6 files changed, 138 insertions, 21 deletions
diff --git a/arch/x86/kvm/cpuid.c b/arch/x86/kvm/cpuid.c
index 64dd46793099..2fbea2544f24 100644
--- a/arch/x86/kvm/cpuid.c
+++ b/arch/x86/kvm/cpuid.c
@@ -98,6 +98,8 @@ int kvm_update_cpuid(struct kvm_vcpu *vcpu)
 		best->ebx = xstate_required_size(vcpu->arch.xcr0, true);
 
 	vcpu->arch.eager_fpu = use_eager_fpu() || guest_cpuid_has_mpx(vcpu);
+	if (vcpu->arch.eager_fpu)
+		kvm_x86_ops->fpu_activate(vcpu);
 
 	/*
 	 * The existing code assumes virtual address is 48-bit in the canonical
diff --git a/arch/x86/kvm/iommu.c b/arch/x86/kvm/iommu.c
index 7dbced309ddb..5c520ebf6343 100644
--- a/arch/x86/kvm/iommu.c
+++ b/arch/x86/kvm/iommu.c
@@ -200,6 +200,7 @@ int kvm_assign_device(struct kvm *kvm, struct pci_dev *pdev)
 			goto out_unmap;
 	}
 
+	kvm_arch_start_assignment(kvm);
 	pci_set_dev_assigned(pdev);
 
 	dev_info(&pdev->dev, "kvm assign device\n");
@@ -224,6 +225,7 @@ int kvm_deassign_device(struct kvm *kvm, struct pci_dev *pdev)

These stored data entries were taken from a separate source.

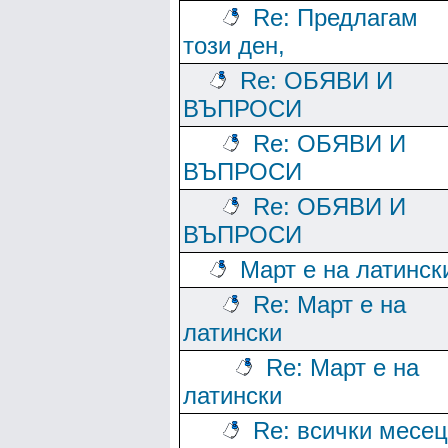
Re: Предлагам
този ден,
Re: ОБЯВИ И
ВЪПРОСИ
Re: ОБЯВИ И
ВЪПРОСИ
Re: ОБЯВИ И
ВЪПРОСИ
Март е на латинск
Re: Март е на
латински
Re: Март е на
латински
Re: всички месе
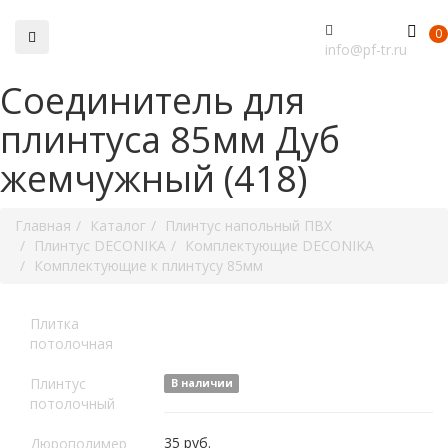
0
info@pf-tr.ru
Соединитель для
плинтуса 85мм Дуб
жемчужный (418)
Главная
Каталог
Плинтус напольный ПВХ
Плинтус DECONIKA
Комплектующие DECONIKA
Комплектующие к плинтусу 85мм
Плитка
потолочная
Плинтус
В наличии
потолочный
35
руб.
Дюрополимер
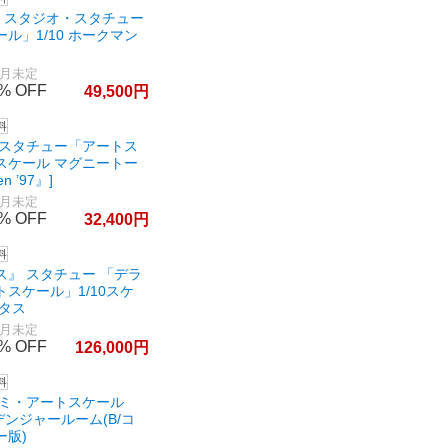
ン・スタジオ・スタチュー
ル」1/10 ホークマン
7月未定
0%
49,500
 スタチュー「アートス
0スケール マグニートー
 ’97』]
7月未定
0%
32,400
ス』 スタチュー 「デラ
スケール」1/10スケ
ンタス
7月未定
0%
126,000
デミ・アートスケール
N デンジャールーム(B/コ
ー版)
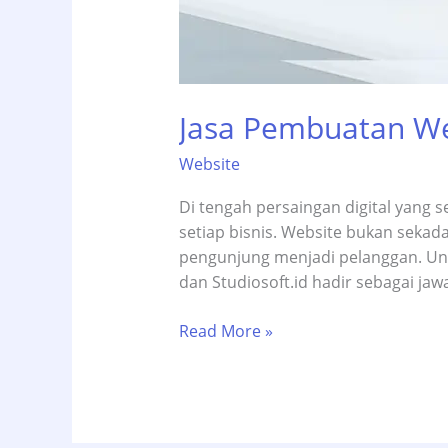
Jasa Pembuatan Web
Website
Di tengah persaingan digital yang s
setiap bisnis. Website bukan sekada
pengunjung menjadi pelanggan. Unt
dan Studiosoft.id hadir sebagai ja
Jasa
Read More »
Pembuatan
Website
Terbaik
di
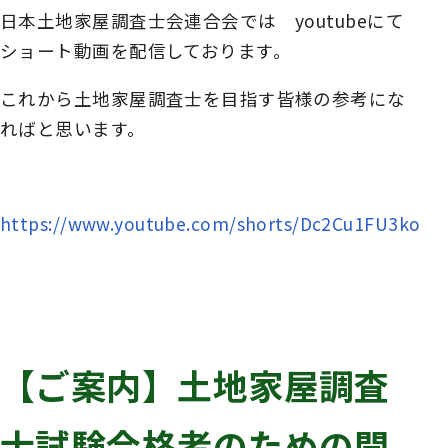
日本土地家屋調査士会連合会では youtubeにて
ショート動画を配信しております。
これから土地家屋調査士を目指す皆様の参考にな
ればと思います。
https://www.youtube.com/shorts/Dc2Cu1FU3ko
【ご案内】土地家屋調査
士試験合格者のための開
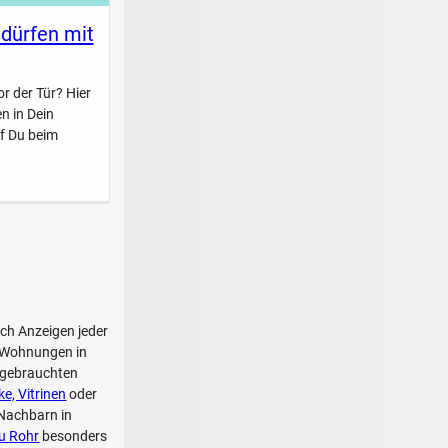
 dürfen mit
r der Tür? Hier
n in Dein
f Du beim
.ch Anzeigen jeder
e Wohnungen in
n gebrauchten
e, Vitrinen
oder
 Nachbarn in
u Rohr
besonders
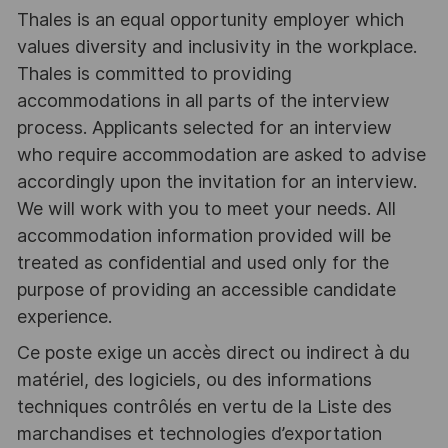
Thales is an equal opportunity employer which
values diversity and inclusivity in the workplace.
Thales is committed to providing
accommodations in all parts of the interview
process. Applicants selected for an interview
who require accommodation are asked to advise
accordingly upon the invitation for an interview.
We will work with you to meet your needs. All
accommodation information provided will be
treated as confidential and used only for the
purpose of providing an accessible candidate
experience.
Ce poste exige un accès direct ou indirect à du
matériel, des logiciels, ou des informations
techniques contrôlés en vertu de la Liste des
marchandises et technologies d’exportation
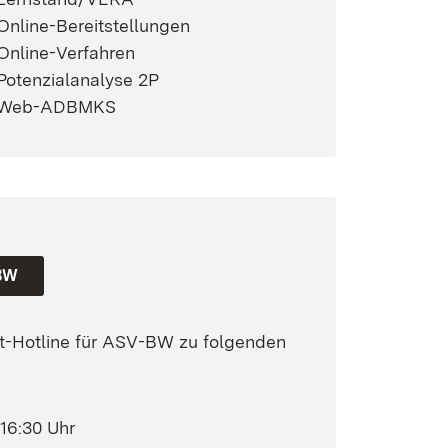
nline-Bereitstellungen
Online-Verfahren
Potenzialanalyse 2P
Web-ADBMKS
-BW
rt-Hotline für ASV-BW zu folgenden
 16:30 Uhr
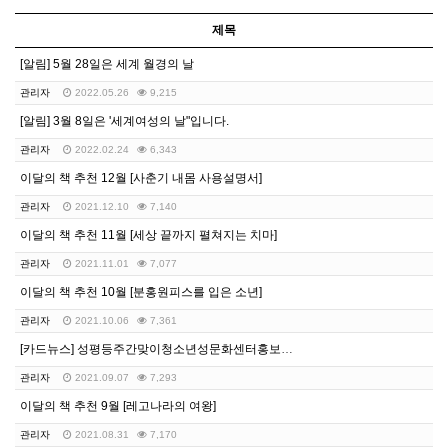
제목
[알림] 5월 28일은 세계 월경의 날
관리자
2022.05.26
9,215
[알림] 3월 8일은 '세계여성의 날"입니다.
관리자
2022.02.24
6,343
이달의 책 추천 12월 [사춘기 내몸 사용설명서]
관리자
2021.12.10
7,140
이달의 책 추천 11월 [세상 끝까지 펼쳐지는 치마]
관리자
2021.11.01
7,077
이달의 책 추천 10월 [분홍원피스를 입은 소년]
관리자
2021.10.06
7,361
[카드뉴스] 성평등주간맞이청소년성문화센터홍보카드뉴스
관리자
2021.09.07
7,293
이달의 책 추천 9월 [레고나라의 여왕]
관리자
2021.08.31
7,170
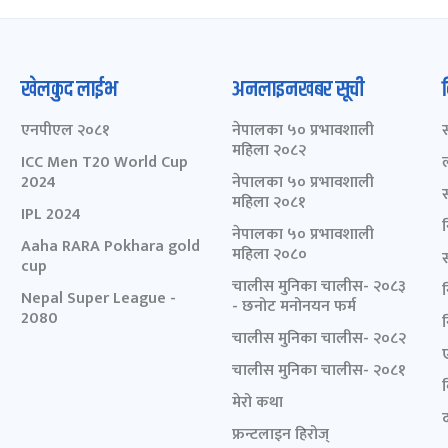
खेलकुद लाईभ
अनलाइनखबर सूची
एनपीएल २०८१
नेपालका ५० प्रभावशाली
महिला २०८२
ICC Men T20 World Cup
2024
नेपालका ५० प्रभावशाली
महिला २०८१
IPL 2024
नेपालका ५० प्रभावशाली
Aaha RARA Pokhara gold
महिला २०८०
cup
चालीस मुनिका चालीस- २०८३
Nepal Super League -
- छनोट मनोनयन फर्म
2080
चालीस मुनिका चालीस- २०८२
चालीस मुनिका चालीस- २०८१
मेरो कथा
द
फ्रन्टलाइन हिरोज्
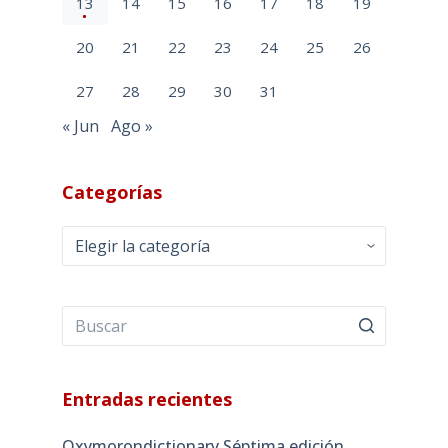
13
14
15
16
17
18
19
20
21
22
23
24
25
26
27
28
29
30
31
« Jun
Ago »
Categorías
Categorías
Entradas recientes
Oxymorondictionary Séptima edición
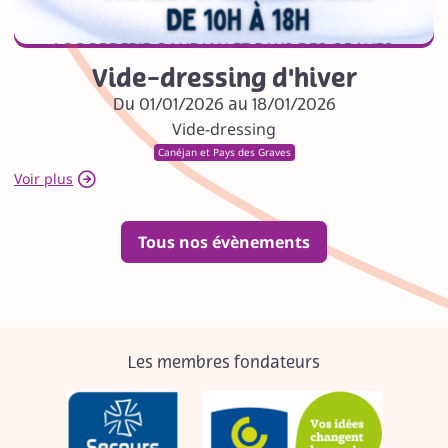
Vide-dressing d'hiver
Du 01/01/2026 au 18/01/2026
Vide-dressing
Canéjan et Pays des Graves
Voir plus
Tous nos évènements
Les membres fondateurs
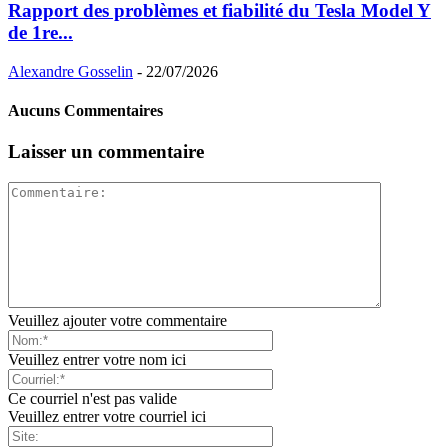
Rapport des problèmes et fiabilité du Tesla Model Y
de 1re...
Alexandre Gosselin
-
22/07/2026
Aucuns Commentaires
Laisser un commentaire
Veuillez ajouter votre commentaire
Veuillez entrer votre nom ici
Ce courriel n'est pas valide
Veuillez entrer votre courriel ici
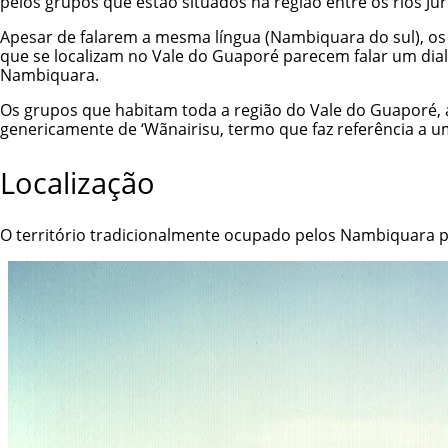
pelos grupos que estão situados na região entre os rios Ju
Apesar de falarem a mesma língua (Nambiquara do sul), os 
que se localizam no Vale do Guaporé parecem falar um dialet
Nambiquara.
Os grupos que habitam toda a região do Vale do Guaporé, 
genericamente de ‘Wãnairisu, termo que faz referência a um 
Localização
O território tradicionalmente ocupado pelos Nambiquara po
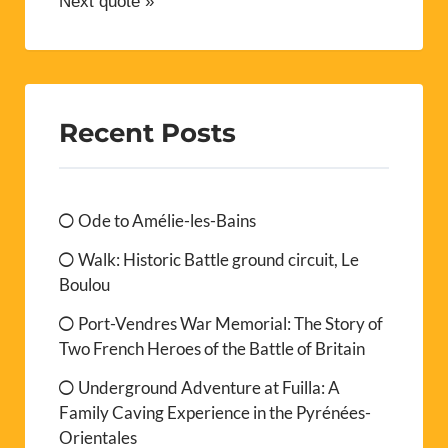
Next quote »
Recent Posts
Ode to Amélie-les-Bains
Walk: Historic Battle ground circuit, Le
Boulou
Port-Vendres War Memorial: The Story of
Two French Heroes of the Battle of Britain
Underground Adventure at Fuilla: A
Family Caving Experience in the Pyrénées-
Orientales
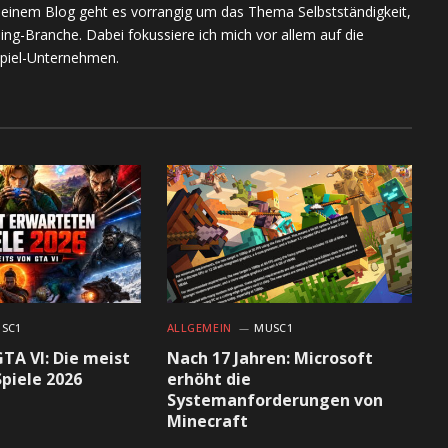
meinem Blog geht es vorrangig um das Thema Selbstständigkeit,
ing-Branche. Dabei fokussiere ich mich vor allem auf die
piel-Unternehmen.
SC1
ALLGEMEIN
MUSC1
GTA VI: Die meist
Nach 17 Jahren: Microsoft
piele 2026
erhöht die
Systemanforderungen von
Minecraft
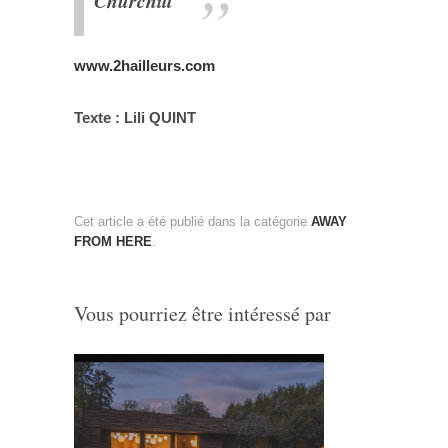
Churchill
www.2hailleurs.com
Texte : Lili QUINT
Cet article a été publié dans la catégorie
AWAY
FROM HERE
.
Vous pourriez être intéressé par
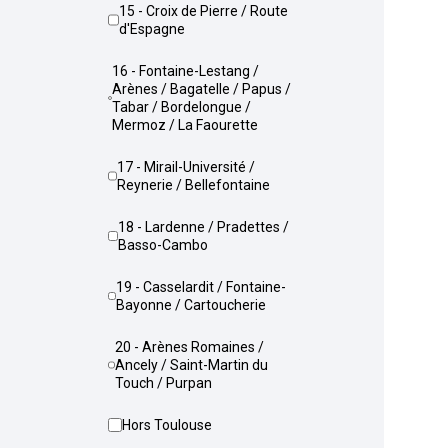
15 - Croix de Pierre / Route
d'Espagne
16 - Fontaine-Lestang /
Arènes / Bagatelle / Papus /
Tabar / Bordelongue /
Mermoz / La Faourette
17 - Mirail-Université /
Reynerie / Bellefontaine
18 - Lardenne / Pradettes /
Basso-Cambo
19 - Casselardit / Fontaine-
Bayonne / Cartoucherie
20 - Arènes Romaines /
Ancely / Saint-Martin du
Touch / Purpan
Hors Toulouse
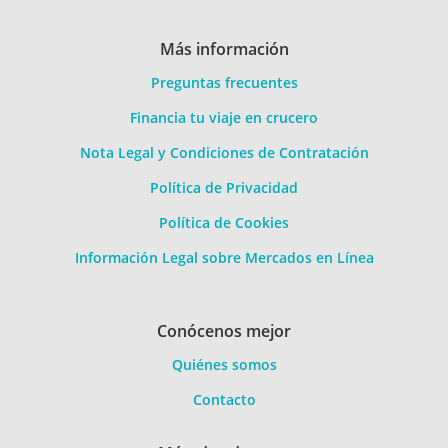
Más información
Preguntas frecuentes
Financia tu viaje en crucero
Nota Legal y Condiciones de Contratación
Política de Privacidad
Política de Cookies
Información Legal sobre Mercados en Línea
Conócenos mejor
Quiénes somos
Contacto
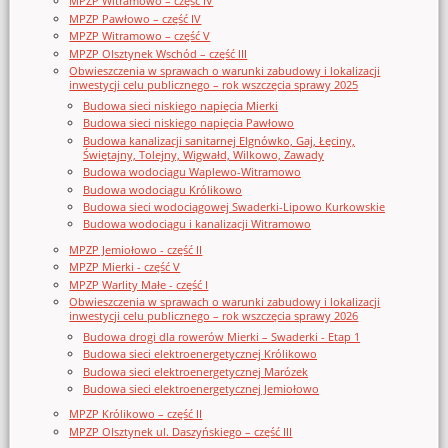
MPZP Witramowo – część IV
MPZP Pawłowo – część IV
MPZP Witramowo – część V
MPZP Olsztynek Wschód – część III
Obwieszczenia w sprawach o warunki zabudowy i lokalizacji
inwestycji celu publicznego – rok wszczęcia sprawy 2025
Budowa sieci niskiego napięcia Mierki
Budowa sieci niskiego napięcia Pawłowo
Budowa kanalizacji sanitarnej Elgnówko, Gaj, Łęciny,
Świętajny, Tolejny, Wigwałd, Wilkowo, Zawady
Budowa wodociągu Waplewo-Witramowo
Budowa wodociągu Królikowo
Budowa sieci wodociągowej Swaderki-Lipowo Kurkowskie
Budowa wodociągu i kanalizacji Witramowo
MPZP Jemiołowo - część II
MPZP Mierki - część V
MPZP Warlity Małe - część I
Obwieszczenia w sprawach o warunki zabudowy i lokalizacji
inwestycji celu publicznego – rok wszczęcia sprawy 2026
Budowa drogi dla rowerów Mierki – Swaderki - Etap 1
Budowa sieci elektroenergetycznej Królikowo
Budowa sieci elektroenergetycznej Marózek
Budowa sieci elektroenergetycznej Jemiołowo
MPZP Królikowo – część II
MPZP Olsztynek ul. Daszyńskiego – część III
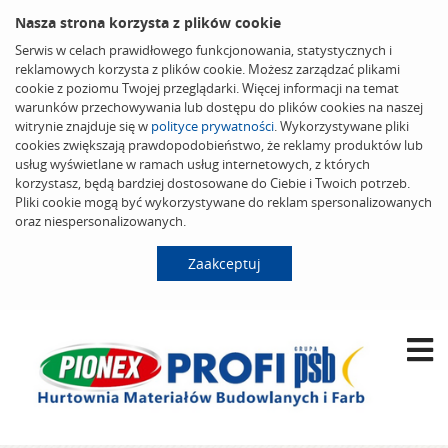
Nasza strona korzysta z plików cookie
Serwis w celach prawidłowego funkcjonowania, statystycznych i
reklamowych korzysta z plików cookie. Możesz zarządzać plikami
cookie z poziomu Twojej przeglądarki. Więcej informacji na temat
warunków przechowywania lub dostępu do plików cookies na naszej
witrynie znajduje się w
polityce prywatności
. Wykorzystywane pliki
cookies zwiększają prawdopodobieństwo, że reklamy produktów lub
usług wyświetlane w ramach usług internetowych, z których
korzystasz, będą bardziej dostosowane do Ciebie i Twoich potrzeb.
Pliki cookie mogą być wykorzystywane do reklam spersonalizowanych
oraz niespersonalizowanych.
Zaakceptuj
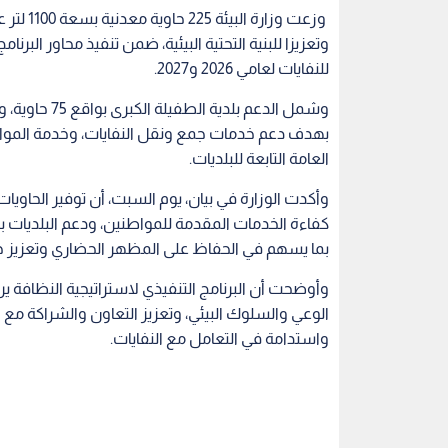
وزعت وزا
وتعزيزا للبنية التحتية البيئية، ضمن تنفيذ محاور البرن
للنفايات لعامي 2026 و2027.
بهدف دعم خدمات جمع ونقل النفايات، وخدمة المواقع 
العامة التابعة للبلديات.
وأكدت الوزارة في بيان، يوم السبت، أن توفير الحاوي
كفاءة الخدمات المقدمة للمواطنين، ودعم البلديات بال
بما يسهم في الحفاظ على المظهر الحضاري وتعزيز جود
وأوضحت أن البرنامج التنفيذي لاستراتيجية النظافة يرك
الوعي والسلوك البيئي، وتعزيز التعاون والشراكة مع 
واستدامة في التعامل مع النفايات.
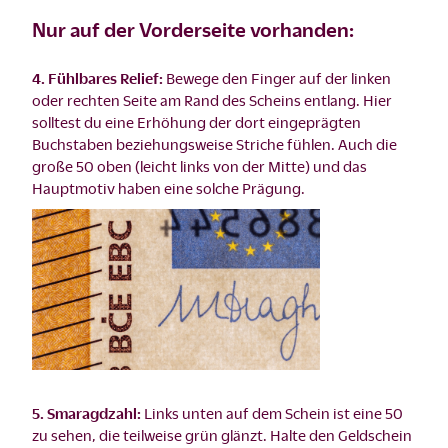
Nur auf der Vorderseite vorhanden:
4. Fühlbares Relief:
Bewege den Finger auf der linken
oder rechten Seite am Rand des Scheins entlang. Hier
solltest du eine Erhöhung der dort eingeprägten
Buchstaben beziehungsweise Striche fühlen. Auch die
große 50 oben (leicht links von der Mitte) und das
Hauptmotiv haben eine solche Prägung.
5. Smaragdzahl:
Links unten auf dem Schein ist eine 50
zu sehen, die teilweise grün glänzt. Halte den Geldschein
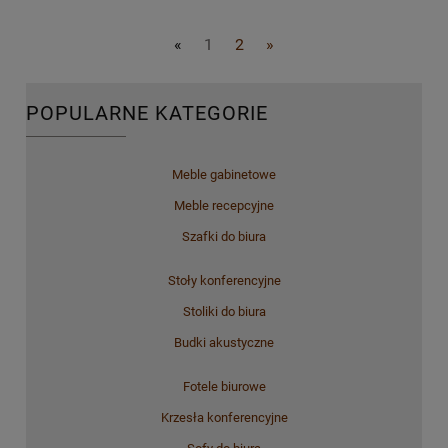
«
1
2
»
POPULARNE KATEGORIE
Meble gabinetowe
Meble recepcyjne
Szafki do biura
Stoły konferencyjne
Stoliki do biura
Budki akustyczne
Fotele biurowe
Krzesła konferencyjne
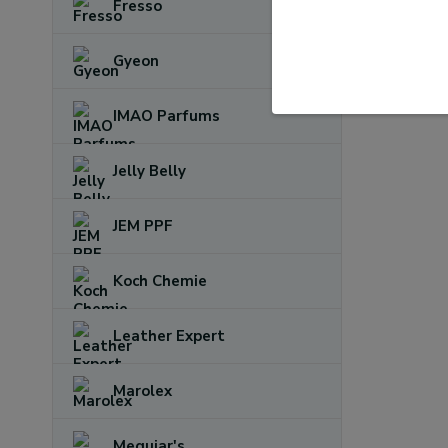
Fresso
Gyeon
IMAO Parfums
Jelly Belly
JEM PPF
Koch Chemie
Leather Expert
Marolex
Meguiar's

 	iommu_detach_device(domain, &pdev->dev);
 
 	pci_clear_dev_assigned(pdev);
+	kvm_arch_end_assignment(kvm);
 
 	dev_info(&pdev->dev, "kvm deassign device\n");
 
diff --git a/arch/x86/kvm/mmu.c b/arch/x86/kvm/mmu.c
index f807496b62c2..44171462bd2a 100644
--- a/arch/x86/kvm/mmu.c
+++ b/arch/x86/kvm/mmu.c
@@ -2479,6 +2479,14 @@ static int mmu_need_write_protect(struct kvm_vcpu *vcpu, gfn_t gfn,
 	return 0;
 }
 
+static bool kvm_is_mmio_pfn(pfn_t pfn)
+{
+	if (pfn_valid(pfn))
+		return !is_zero_pfn(pfn) && PageReserved(pfn_to_page(pfn));
+
+	return true;
+}
+
 static int set_spte(struct kvm_vcpu *vcpu, u64 *sptep,
 		    unsigned pte_access, int level,
 		    gfn_t gfn, pfn_t pfn, bool speculative,
@@ -2506,7 +2514,7 @@ static int set_spte(struct kvm_vcpu *vcpu, u64 *sptep,
 		spte |= PT_PAGE_SIZE_MASK;
 	if (tdp_enabled)
 		spte |= kvm_x86_ops->get_mt_mask(vcpu, gfn,
-			kvm_is_reserved_pfn(pfn));
+			kvm_is_mmio_pfn(pfn));
 
 	if (host_writable)
 		spte |= SPTE_HOST_WRITEABLE;
diff --git a/arch/x86/kvm/svm.c b/arch/x86/kvm/svm.c
index 602b974a60a6..bbc678a66b18 100644
--- a/arch/x86/kvm/svm.c
+++ b/arch/x86/kvm/svm.c
@@ -865,6 +865,64 @@ static void svm_disable_lbrv(struct vcpu_svm *svm)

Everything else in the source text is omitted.